Maybe try Annamaet's Manitok GF formula. It doesn't have any chicken in it.
Annamaet Grain Free Manitok Dog Food

Through my reading of kibble threads, there was somebody needing a non-chicken formula and Dr. Tim recommended Manitok. Just a thought?


----------



## Sheldon (Feb 27, 2013)

RichsRetriever said:


> Maybe try Annamaet's Manitok GF formula. It doesn't have any chicken in it.
> Annamaet Grain Free Manitok Dog Food
> 
> Through my reading of kibble threads, there was somebody needing a non-chicken formula and Dr. Tim recommended Manitok. Just a thought?

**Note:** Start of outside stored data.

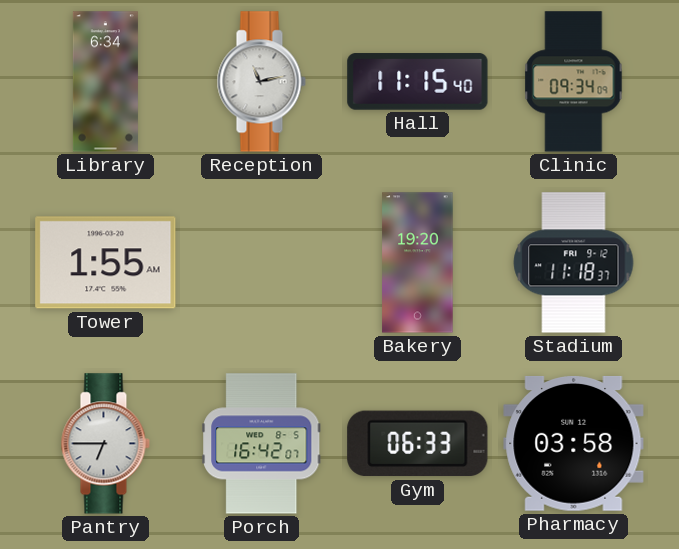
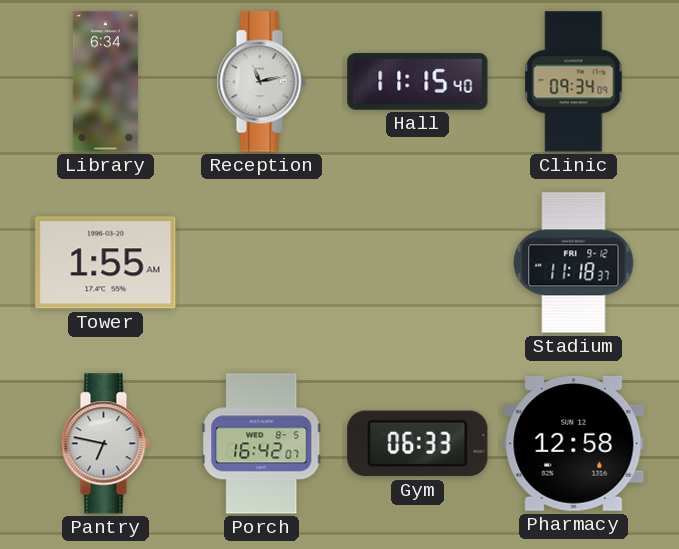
Bakery: 19:20 -> none
Pantry: 6:45 -> 6:47
Pharmacy: 03:58 -> 12:58
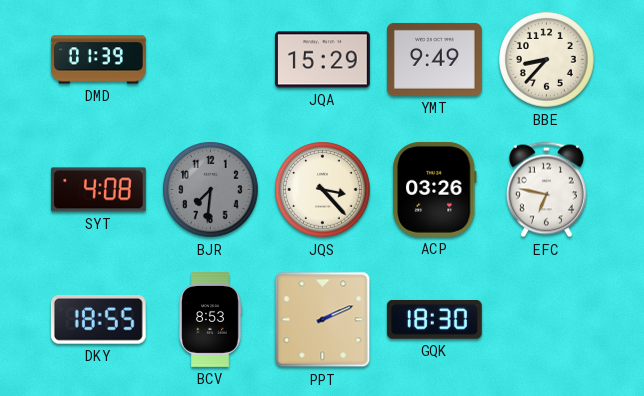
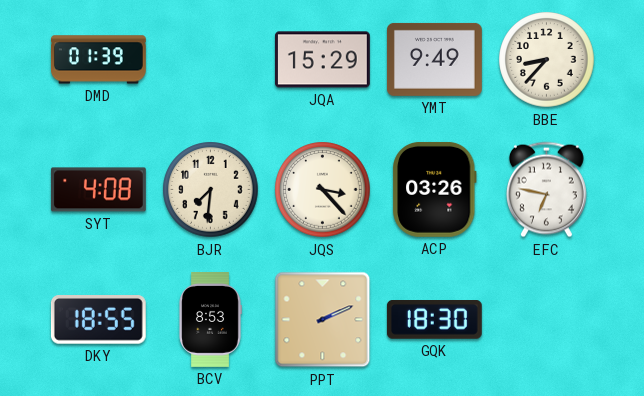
BJR dial: grey -> cream
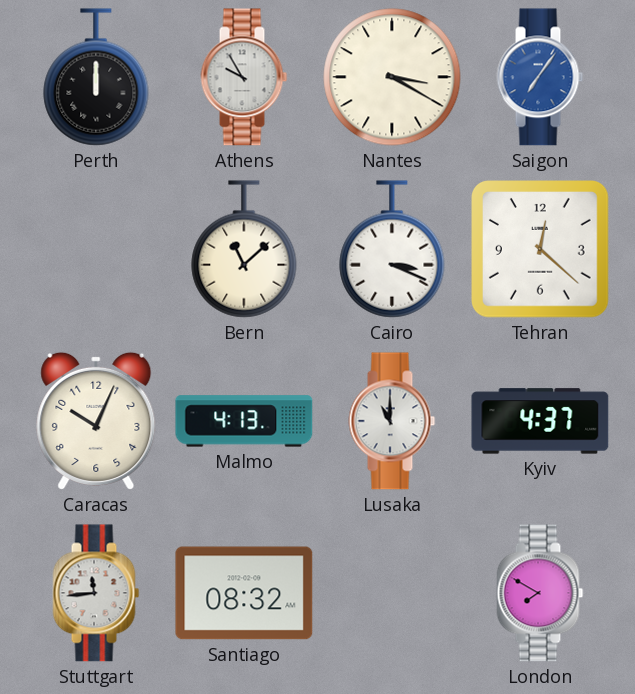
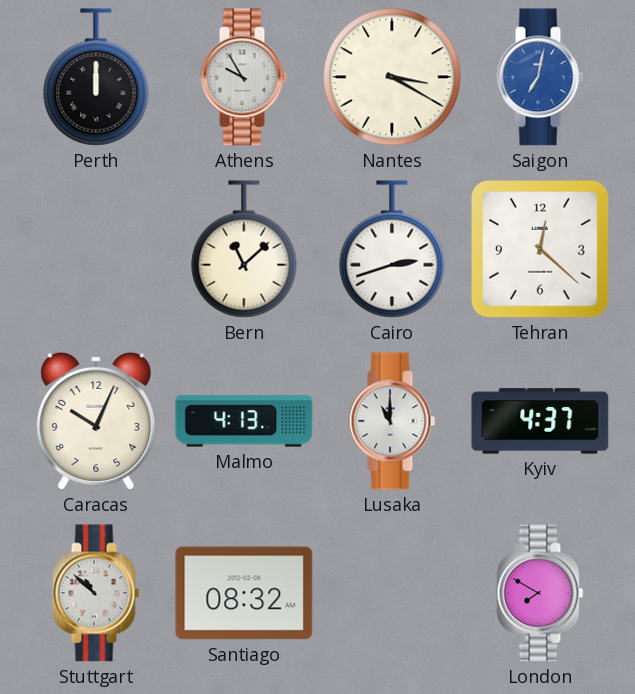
Saigon: 7:06 -> 7:02
Cairo: 3:19 -> 2:42
Stuttgart: 11:44 -> 10:52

 I believe both Dr Tims and Annamaet use the same processing plant in Ohio. Ohio Pet Foods Welcome to Ohio Pet Foods


----------



## CrazyZane (Jan 28, 2013)

Sheldon said:


> I believe both Dr Tims and Annamaet use the same processing plant in Ohio. Ohio Pet Foods Welcome to Ohio Pet Foods


They do. 

I'm sure that's one of the reasons why Dr. Tim would recommend Annamaet.


Sent from Petguide.com Free App


----------



## MyBentley (May 5, 2009)

RichsRetriever said:


> Maybe try Annamaet's Manitok GF formula. It doesn't have any chicken in it.
> Annamaet Grain Free Manitok Dog Food
> 
> Through my reading of kibble threads, there was somebody needing a non-chicken formula and Dr. Tim recommended Manitok. Just a thought?


I've been feeding both of my dogs Annamaet Aqualuk (grain-free no chicken) for four months with excellent results. My lab has a chicken intolerance and Bentley some grain intolerance; so this has been a real plus for both dogs.


----------